In August, French energy minister Ségolène Royal inaugurated a new panel manufacturing plant located adjacent to Colas’ headquarters in the village of Tourouvre, in Normandy. The panels were previously manufactured at the Institut National de l’Energie Solaire (INES) laboratory in Le Bourget-du-Lac, but the new facility is expected to speed up the production. Following five years of research and lab testing, a pilot project is underway near the plant to create a 1-kilometer-long solar road that will generate enough electicity to power public street lighting for a town of 5,000 inhabitants.
Colas is also constructing 100 field test sites. One site will be used to charge electric vehicles, another will power a small hydrogen production plant.
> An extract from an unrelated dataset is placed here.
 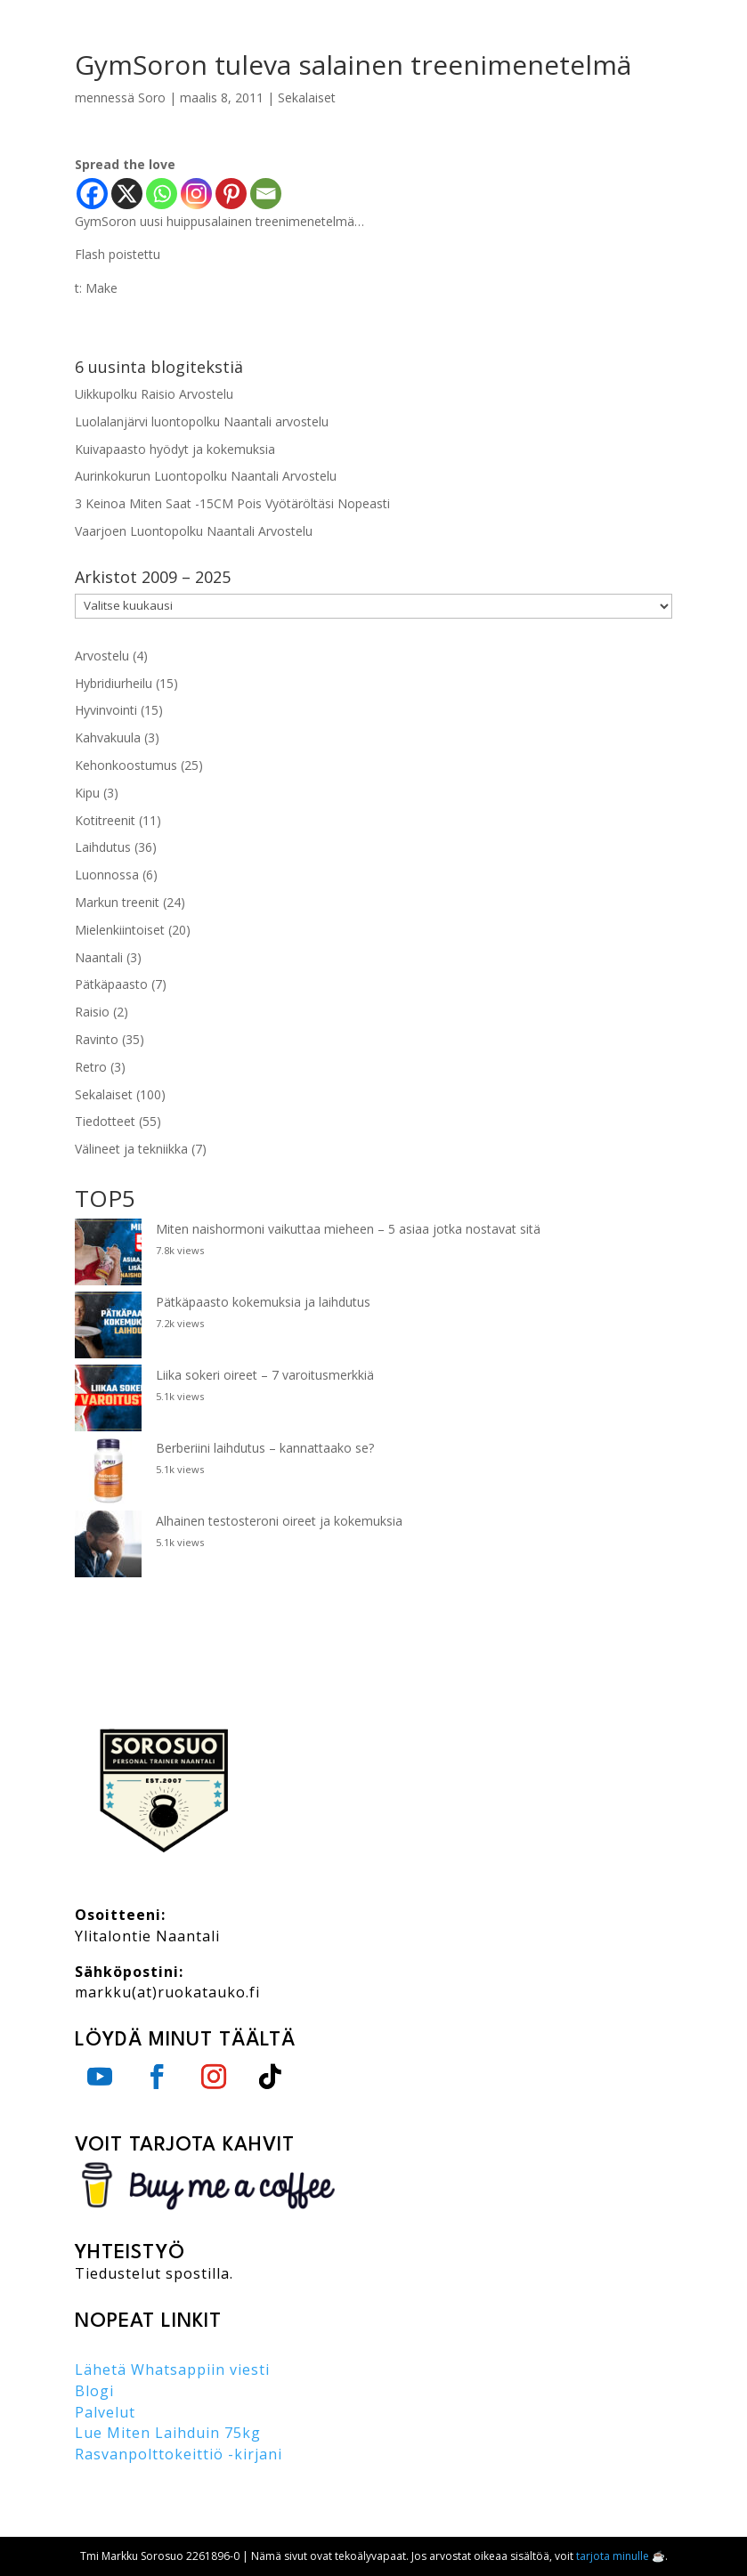 I want to click on [Facebook], so click(x=92, y=193).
Wattway has also installed its panels to illuminate electronic billboards.
“We need to test for all kinds of different traffic and climate conditions,” said Harelle. “I want to find the limits of it. We think that maybe it will not be able to withstand a snow plow.” The manufacturer says that a Wattway panel can last at least 10 years depending on the traffic, which speeds up wear. If the section is not covered by heavy traffic – a stadium parking lot for example – then Wattway panels can last roughly 20 years.
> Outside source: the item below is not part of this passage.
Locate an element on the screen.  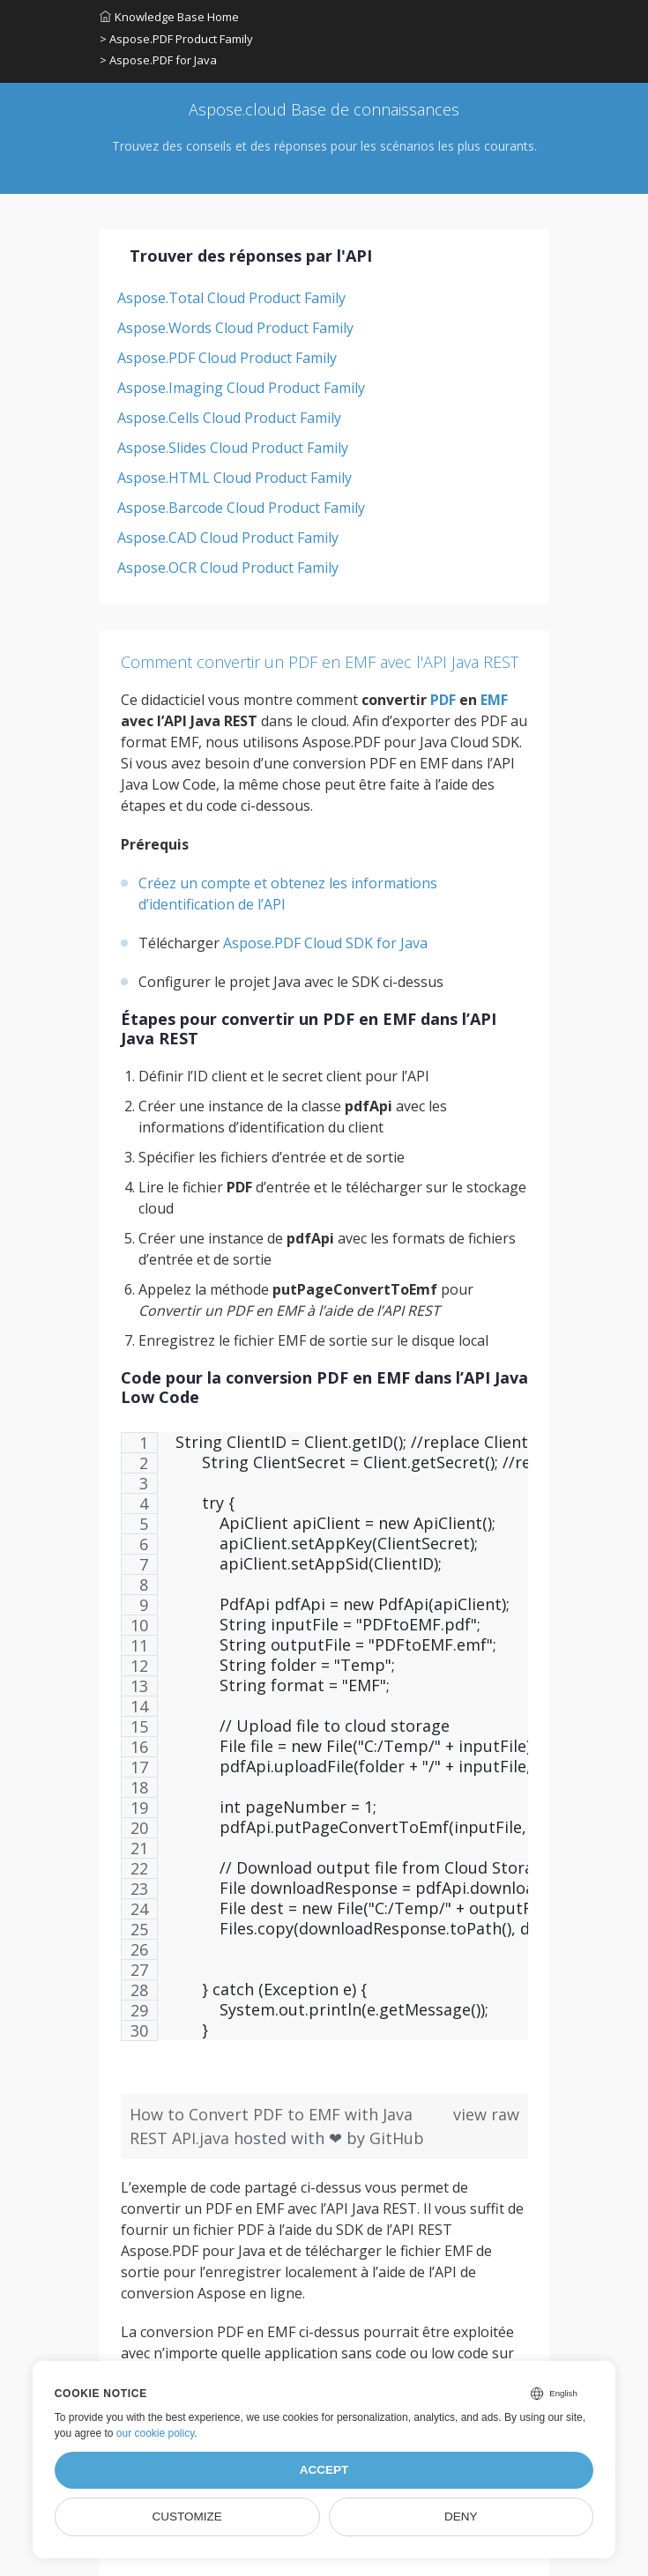
Knowledge Base Home is located at coordinates (169, 17).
The French government has stated plans to pave 1,000 kilometers of road with solar panels over the next five years, and is supporting panel development with €5 million in state funding. When the project is complete, the electric roadways will be able to supply power for about 8% of the French population, or 5 million people.
The next two installations will be in Calgary, Canada and in Georgia, USA. Wattway also has projects planned in Africa, Japan and other European Union nations.
In the past five years, prices for solar technology prices have plummeted, making solar an economical alternative to fossil fuels. But costs of the solar roadway may remain an obstacle to wider commercial application. As reported by Bloomberg, a square meter of solar road (including monitoring, data collection and installation) currently costs €2,500. Wattway says it can make the price competitive with traditional solar farms by 2020.
As for incorporating PV in civil infrastructure, Bloomberg New Energy Finance analyst Pietro Radoia said, “On roads, I don’t think that it will really take off unless there’s a shortage of land sometime in the future.”’
Colas will include Wattway panels in their product line in 2017, even offering larger sized panel surfaces. A spokeman said they plan to commercialize the technology in 2018, and expect to have the product available within the next three years for installation on private roads and driveways.